Stored data entries
┌──

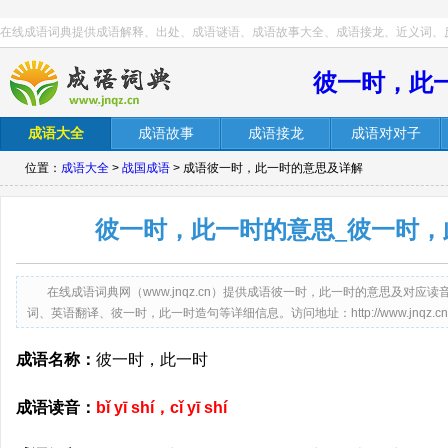
在线成语词典提供成语解释、出处、成语谜语、成语故事大全、成语接龙、近义词、
彼一时，此
成语大全
成语故事
成语接龙
成语对对子
位置：
成语大全
>
战国成语
> 成语彼一时，此一时的意思及详解
彼一时，此一时的意思_彼一时，
在线成语词典网（www.jnqz.cn）提供成语彼一时，此一时的意思及对
词、英语翻译、彼一时，此一时造句等详细信息。访问地址：http://www.jnqz.cn/bys
成语名称：
彼一时，此一时
成语读音：
bǐ yī shí，cǐ yī shí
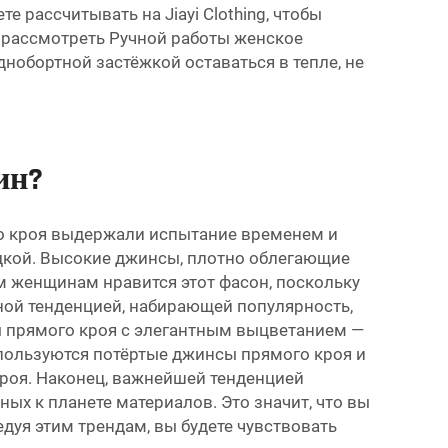
 рассчитывать на Jiayi Clothing, чтобы
е рассмотреть
Ручной работы женское
однобортной застёжкой
оставаться в тепле, не
ин?
о кроя выдержали испытание временем и
дкой. Высокие джинсы, плотно облегающие
им женщинам нравится этот фасон, поскольку
ной тенденцией, набирающей популярность,
ы прямого кроя с элегантным выцветанием —
пользуются потёртые джинсы прямого кроя и
роя. Наконец, важнейшей тенденцией
ных к планете материалов. Это значит, что вы
уя этим трендам, вы будете чувствовать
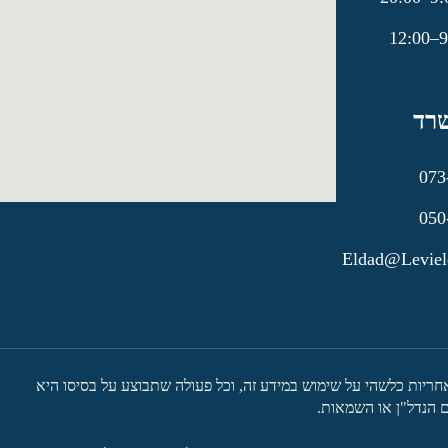
רד
073
050
Eldad@leviel
אחריות כלשהי על שימוש במידע זה, וכל פעולה שתבוצע על בסיסו היא
 הנדל"ן או השמאות.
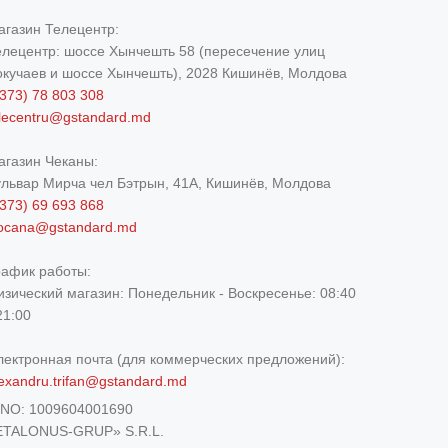
агазин Телецентр:
елецентр: шоссе Хынчешть 58 (пересечение улиц
окучаев и шоссе Хынчешть), 2028 Кишинёв, Молдова
373) 78 803 308
elecentru@gstandard.md
агазин Чеканы:
ульвар Мирча чел Бэтрын, 41A, Кишинёв, Молдова
373) 69 693 868
iocana@gstandard.md
рафик работы:
изический магазин:
Понедельник - Воскресенье: 08:40
21:00
лектронная почта (для коммерческих предложений):
exandru.trifan@gstandard.md
DNO:
1009604001690
ETALONUS-GRUP» S.R.L.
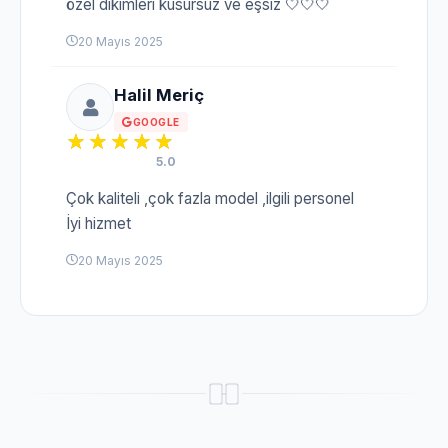
özel dikimleri kusursuz ve eşsiz 🤍🤍🤍
20 Mayıs 2025
Halil Meriç
GOOGLE
5.0
Çok kaliteli ,çok fazla model ,ilgili personel
İyi hizmet
20 Mayıs 2025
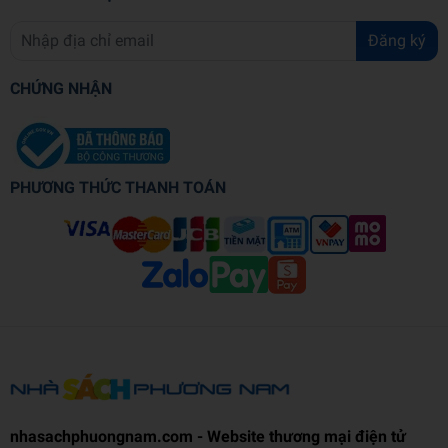
Đăng ký
CHỨNG NHẬN
PHƯƠNG THỨC THANH TOÁN
nhasachphuongnam.com - Website thương mại điện tử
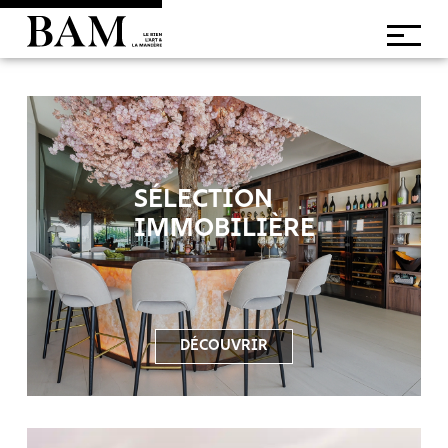
SÉLECTION
IMMOBILIÈRE
DÉCOUVRIR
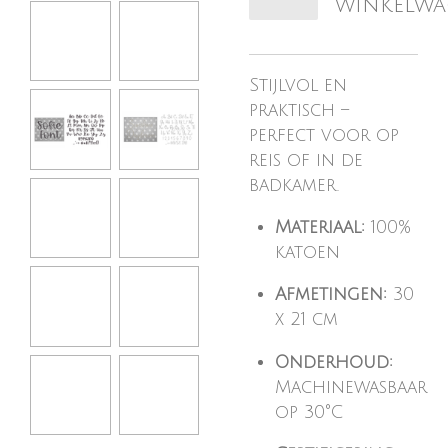
winkelw
Stijlvol en
praktisch –
perfect voor op
reis of in de
badkamer.
Materiaal:
100%
katoen
Afmetingen:
30
x 21 cm
Onderhoud:
Machinewasbaar
op 30°C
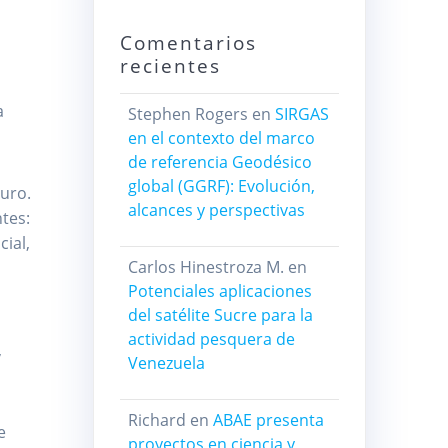
Comentarios
recientes
a
Stephen Rogers
en
SIRGAS
en el contexto del marco
de referencia Geodésico
global (GGRF): Evolución,
turo.
alcances y perspectivas
tes:
ial,
Carlos Hinestroza M.
en
Potenciales aplicaciones
del satélite Sucre para la
actividad pesquera de
,
Venezuela
Richard
en
ABAE presenta
e
proyectos en ciencia y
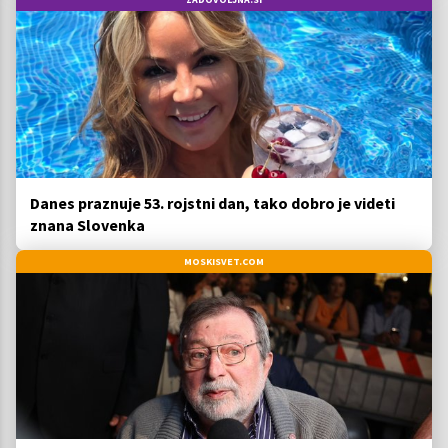
Danes praznuje 53. rojstni dan, tako dobro je videti
znana Slovenka
MOSKISVET.COM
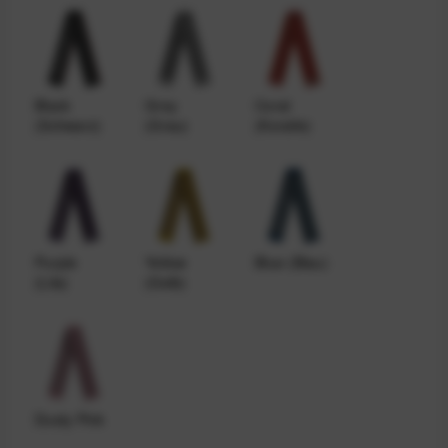
Black
Grey
Coral
(Schwarz)
(Grau)
(Koralle)
Purple
Yellow
Blue (Blau)
(Lila)
(Gelb)
Dusty Pink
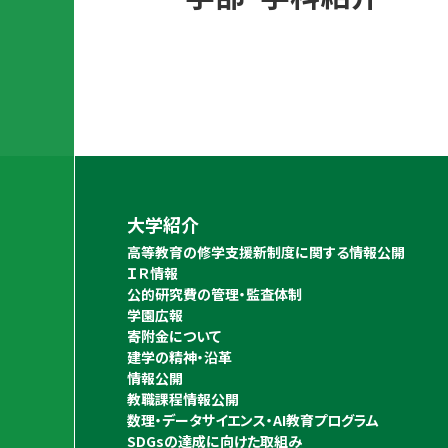
大学紹介
高等教育の修学支援新制度に関する情報公開
ＩＲ情報
公的研究費の管理・監査体制
学園広報
寄附金について
建学の精神・沿革
情報公開
教職課程情報公開
数理・データサイエンス・AI教育プログラム
SDGsの達成に向けた取組み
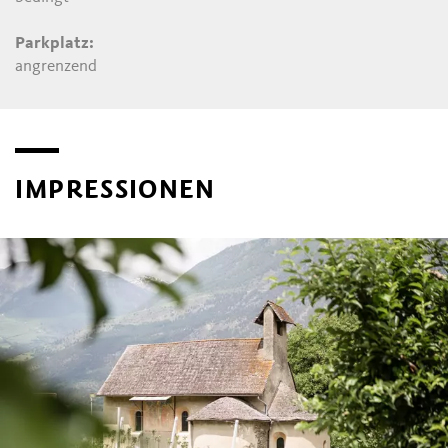
Parkplatz:
angrenzend
IMPRESSIONEN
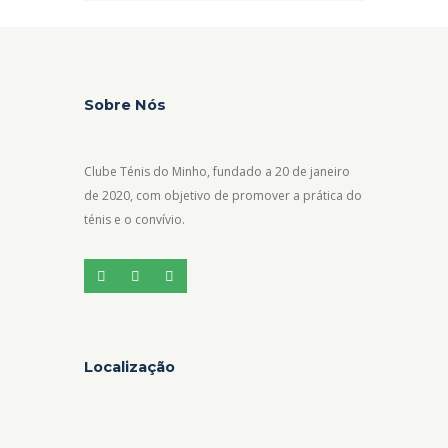
Sobre Nós
Clube Ténis do Minho, fundado a 20 de janeiro
de 2020, com objetivo de promover a prática do
ténis e o convívio.
Localização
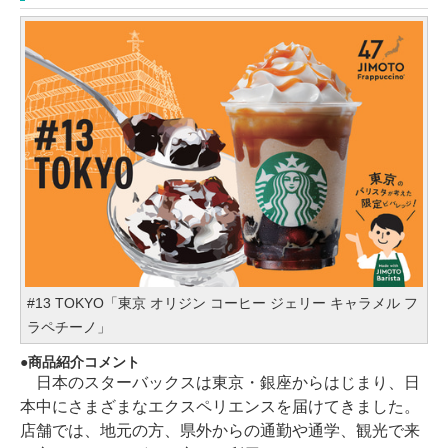
#13 TOKYO「東京 オリジン コーヒー ジェリー キャラメル フ
ラペチーノ」
商品紹介コメント
日本のスターバックスは東京・銀座からはじまり、日
本中にさまざまなエクスペリエンスを届けてきました。
店舗では、地元の方、県外からの通勤や通学、観光で来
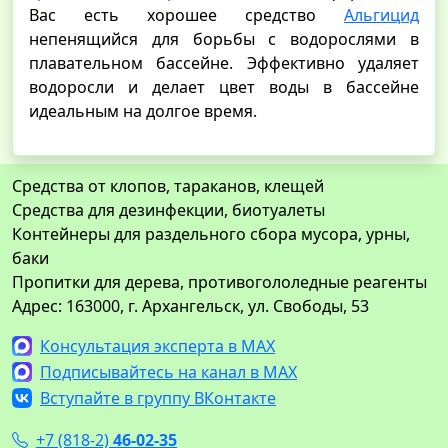
Bac есть хорошее средство
Альгицид
непенящийся для борьбы с водорослями в
плавательном бассейне. Эффективно удаляет
водоросли и делает цвет воды в бассейне
идеальным на долгое время.
Средства от клопов, тараканов, клещей
Средства для дезинфекции, биотуалеты
Контейнеры для раздельного сбора мусора, урны,
баки
Пропитки для дерева, противогололедные реагенты
Адрес: 163000, г. Архангельск, ул. Свободы, 53
Консультация эксперта в MAX
Подписывайтесь на канал в MAX
Вступайте в группу ВКонтакте
+7 (818-2)
46-02-35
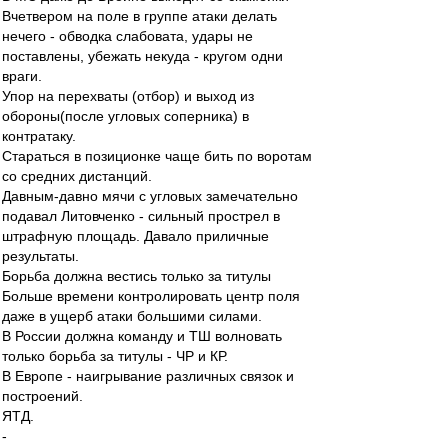
Вчетвером на поле в группе атаки делать
нечего - обводка слабовата, удары не
поставлены, убежать некуда - кругом одни
враги.
Упор на перехваты (отбор) и выход из
обороны(после угловых соперника) в
контратаку.
Стараться в позиционке чаще бить по воротам
со средних дистанций.
Давным-давно мячи с угловых замечательно
подавал Литовченко - сильный прострел в
штрафную площадь. Давало приличные
результаты.
Борьба должна вестись только за титулы
Больше времени контролировать центр поля
даже в ущерб атаки большими силами.
В России должна команду и ТШ волновать
только борьба за титулы - ЧР и КР.
В Европе - наигрывание различных связок и
построений.
ЯТД.
-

└──

- _Exercise details_: Some of the data mentions "работы". Copy every line where it does.

- _Exercise result_:
Ручной работы женское
рафик работы:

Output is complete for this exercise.